Dört tarz-ı siyaset demeyeceğim ama “DÖRT EĞİLİM” bir arada diyerek siyaset yapan yani kendince bir “tarz-ı siyaset” geliştiren bir Turgut Özal geçti bu ülkeden… -Özal’ın demokratik sol, liberal sağ, milliyetçi sağ ve İslâmî sağı yani CHP-AP-MHP-MSP’nin temsil ettiği görüşleri ANAP şemsiyesi altında birleştirme iddiası ve bir ölçüde başarılı olduğu görüşü var; ne derece doğrudur, yorum sizin…
Bu üç hatırlatmayı yapmamın sebebi var, sözü dördüncü bir hatırlatmaya getireceğim. İl Başkanı, Belediye Başkanı, Başbakan, Cumhurbaşkanı olarak siyaset yapan ve son on yıldır adeta tek başına Türkiye’yi yöneten Recep Tayyip Erdoğan için deniyor ki: -Özal “dört eğilimi” birleştirdi, Erdoğan yeniden tanımladı ve “ruh” verdi… -Özal hayal etti, Erdoğan yaptı… -Erdoğan, merkez sağ seçmene yeni bir kimlik vererek politik mühendislik yaptı, elli yıl sonra DP’ye yeniden “ruh” verdi... Ben meramımı anlatmak için “ruh” kelimesini değil ama “rüzgâr” kelimesini kullanacağım. Neden? AK Parti kurulmazdan önce kendisiyle yaptığım özel görüşmede bu kelimeyi kullanmış ve “Merhum Menderes’ten sonra bu rüzgârı bir de sen yakaladın, gel bunu değerlendirelim…” demiş, o an yani o gün için olumlu cevap da almıştım… Bu konu ve meselenin detayları var ama şimdilik bu kadar hatırlatma yeter!
Bütün bu hatırlatmalarımın ana sebebine yani sadede gelelim.
Malum olduğu üzere, YENİ SEÇİM kararı alındı; 1 Kasım’da YENİDEN SEÇİM var!
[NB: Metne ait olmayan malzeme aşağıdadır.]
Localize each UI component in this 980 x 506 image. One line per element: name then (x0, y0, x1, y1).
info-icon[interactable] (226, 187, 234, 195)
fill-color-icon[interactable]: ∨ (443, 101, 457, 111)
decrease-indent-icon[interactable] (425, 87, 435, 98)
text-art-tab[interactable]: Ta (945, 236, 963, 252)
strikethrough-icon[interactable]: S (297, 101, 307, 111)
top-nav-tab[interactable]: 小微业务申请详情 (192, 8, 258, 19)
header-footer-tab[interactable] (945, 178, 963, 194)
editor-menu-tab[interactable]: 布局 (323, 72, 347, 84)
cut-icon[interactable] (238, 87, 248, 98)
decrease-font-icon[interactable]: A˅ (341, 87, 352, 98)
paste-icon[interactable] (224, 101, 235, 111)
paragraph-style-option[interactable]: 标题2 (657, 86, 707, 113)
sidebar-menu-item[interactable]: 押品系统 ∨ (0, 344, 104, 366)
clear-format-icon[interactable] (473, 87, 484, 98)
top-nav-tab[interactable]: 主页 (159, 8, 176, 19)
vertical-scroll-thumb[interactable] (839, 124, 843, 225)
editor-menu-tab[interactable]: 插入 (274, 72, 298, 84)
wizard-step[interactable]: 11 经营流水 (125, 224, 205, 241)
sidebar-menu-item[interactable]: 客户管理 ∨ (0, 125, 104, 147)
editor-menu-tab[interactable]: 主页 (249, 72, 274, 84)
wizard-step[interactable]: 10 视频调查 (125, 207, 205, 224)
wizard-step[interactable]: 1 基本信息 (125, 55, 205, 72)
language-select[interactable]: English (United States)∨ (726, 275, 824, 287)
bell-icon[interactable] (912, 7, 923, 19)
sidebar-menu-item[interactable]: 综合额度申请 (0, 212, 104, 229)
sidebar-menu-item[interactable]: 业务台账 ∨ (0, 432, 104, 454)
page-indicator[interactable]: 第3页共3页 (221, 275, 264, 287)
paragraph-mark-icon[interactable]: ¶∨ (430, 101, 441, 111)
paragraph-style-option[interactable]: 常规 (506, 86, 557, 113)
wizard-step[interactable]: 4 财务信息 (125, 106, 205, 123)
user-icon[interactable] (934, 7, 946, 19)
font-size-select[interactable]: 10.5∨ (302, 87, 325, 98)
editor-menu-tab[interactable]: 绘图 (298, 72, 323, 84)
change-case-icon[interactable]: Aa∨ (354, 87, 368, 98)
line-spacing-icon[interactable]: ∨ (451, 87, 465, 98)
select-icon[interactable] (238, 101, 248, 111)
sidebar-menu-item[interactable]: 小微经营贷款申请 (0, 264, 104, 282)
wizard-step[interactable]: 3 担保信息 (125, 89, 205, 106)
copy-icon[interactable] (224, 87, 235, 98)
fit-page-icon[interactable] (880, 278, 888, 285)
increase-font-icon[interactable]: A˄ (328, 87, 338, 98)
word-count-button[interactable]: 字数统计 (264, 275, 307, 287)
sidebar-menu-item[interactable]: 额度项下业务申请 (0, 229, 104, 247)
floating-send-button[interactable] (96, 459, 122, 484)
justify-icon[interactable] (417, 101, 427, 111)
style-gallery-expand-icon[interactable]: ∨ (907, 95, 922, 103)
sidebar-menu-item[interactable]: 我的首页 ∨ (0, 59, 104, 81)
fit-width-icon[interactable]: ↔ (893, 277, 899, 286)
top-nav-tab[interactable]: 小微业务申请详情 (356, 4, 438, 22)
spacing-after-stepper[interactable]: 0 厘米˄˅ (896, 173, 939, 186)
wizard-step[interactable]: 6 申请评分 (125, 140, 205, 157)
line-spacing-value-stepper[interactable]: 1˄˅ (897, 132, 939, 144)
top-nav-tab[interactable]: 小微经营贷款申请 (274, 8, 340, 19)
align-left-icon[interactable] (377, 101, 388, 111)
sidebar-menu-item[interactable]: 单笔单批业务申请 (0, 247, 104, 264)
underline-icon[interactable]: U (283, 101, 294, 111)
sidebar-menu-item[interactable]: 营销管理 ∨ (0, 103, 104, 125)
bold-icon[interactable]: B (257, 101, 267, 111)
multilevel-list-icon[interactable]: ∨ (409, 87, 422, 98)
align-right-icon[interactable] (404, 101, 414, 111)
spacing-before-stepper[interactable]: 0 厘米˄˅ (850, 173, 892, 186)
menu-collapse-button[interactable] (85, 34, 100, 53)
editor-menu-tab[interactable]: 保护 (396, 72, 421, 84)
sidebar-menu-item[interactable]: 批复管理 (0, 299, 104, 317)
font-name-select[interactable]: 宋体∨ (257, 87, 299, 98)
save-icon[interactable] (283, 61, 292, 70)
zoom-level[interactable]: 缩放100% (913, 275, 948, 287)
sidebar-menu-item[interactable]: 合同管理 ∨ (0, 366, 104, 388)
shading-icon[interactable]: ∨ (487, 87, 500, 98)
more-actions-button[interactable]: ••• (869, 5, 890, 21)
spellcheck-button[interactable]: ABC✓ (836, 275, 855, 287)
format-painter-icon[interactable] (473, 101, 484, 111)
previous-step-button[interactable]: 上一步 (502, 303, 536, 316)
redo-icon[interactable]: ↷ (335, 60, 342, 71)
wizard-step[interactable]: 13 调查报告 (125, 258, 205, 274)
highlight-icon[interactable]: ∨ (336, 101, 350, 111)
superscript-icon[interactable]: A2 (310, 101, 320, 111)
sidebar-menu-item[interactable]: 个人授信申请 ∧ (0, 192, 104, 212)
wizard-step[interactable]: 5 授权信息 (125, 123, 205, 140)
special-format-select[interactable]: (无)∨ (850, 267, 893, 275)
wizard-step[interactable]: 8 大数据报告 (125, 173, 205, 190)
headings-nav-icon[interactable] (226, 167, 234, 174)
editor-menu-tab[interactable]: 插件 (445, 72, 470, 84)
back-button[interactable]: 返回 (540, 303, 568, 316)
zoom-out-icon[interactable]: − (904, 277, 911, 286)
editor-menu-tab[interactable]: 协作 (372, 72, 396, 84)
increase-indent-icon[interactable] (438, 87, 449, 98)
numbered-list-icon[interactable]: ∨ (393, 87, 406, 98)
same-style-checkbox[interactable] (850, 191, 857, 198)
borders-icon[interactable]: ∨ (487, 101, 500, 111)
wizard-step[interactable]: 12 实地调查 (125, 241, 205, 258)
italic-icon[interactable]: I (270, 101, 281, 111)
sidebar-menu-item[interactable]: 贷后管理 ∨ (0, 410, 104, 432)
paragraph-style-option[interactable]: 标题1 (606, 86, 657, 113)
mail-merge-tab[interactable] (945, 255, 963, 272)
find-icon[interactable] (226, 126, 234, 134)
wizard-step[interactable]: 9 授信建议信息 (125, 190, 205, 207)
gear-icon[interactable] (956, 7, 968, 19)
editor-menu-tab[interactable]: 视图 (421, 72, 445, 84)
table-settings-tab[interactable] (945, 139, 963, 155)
Yine malum olduğu üzere Türk toplum yapısına örfler hâkimdir. Bir kitapta yazmamasına, dini bir bağlayıcılığı olmamasına rağmen kati olarak kabul gören bu örfler, artık etkinliğini kaybetmeye başlasa da hepten yok olmuş değildir. Mesela, büyüğün yanında bacak üst üste atıp oturmak, sigara içmek, izin verilmeden söze karışmak gibi... Bir de evlilik mevzuu vardır ki o çok derindir. O noktada esnekliği olmayan Türk aile yapısında evlilik neredeyse kutsaldır, bu sebeple de zaten boşanmalar hoş karşılanmaz. Türk toplumunda bir kızla evlilik vaadi olmaksızın görüşmek, diğer bir deyişle flört etmek hiç de hoş karşılanmaz, mesele namus davasına kadar gider. Bu hatırlatmalarımın da sebebi var. Sözü muhalefet partileri ile yapılan “koalisyon görüşmelerine” yani son haftalardaki “partilerimizin siyaset tarzına” getirmemiz gerekiyor. 7 Haziran’dan beri “koalisyon bahsi olmaksızın” haftalar boyunca “partilerimizin flört etmesine” gelecek olunursa, “partilerimizin siyaset tarzı ve siyaset namusu” ne âlemdedir muhabbetini yapsak, onlar bile bunu dert ve mesele etmezken, bu muhabbet maalesef bizi hiçbir yere ulaştırmaz, ulaştıramaz... Taklitten ibaret insanlar nasıl davranırsa toplumlar da öyle davranır, kompleksli yapısı gereği hep ‘o ne der’, ‘bu ne der’ diye hesap yapar. Kendi doğrusu olmadığı için hep gözü kendince yüksek gördüklerindedir. Bizim de idolümüz AB’dir! Onun yasaları ve uygulamaları bizim için örnektir! Eleştirmeden, değiştirmeden, uyarlamadan onun kanunlarını alır ve uygulamaya çalışırız!..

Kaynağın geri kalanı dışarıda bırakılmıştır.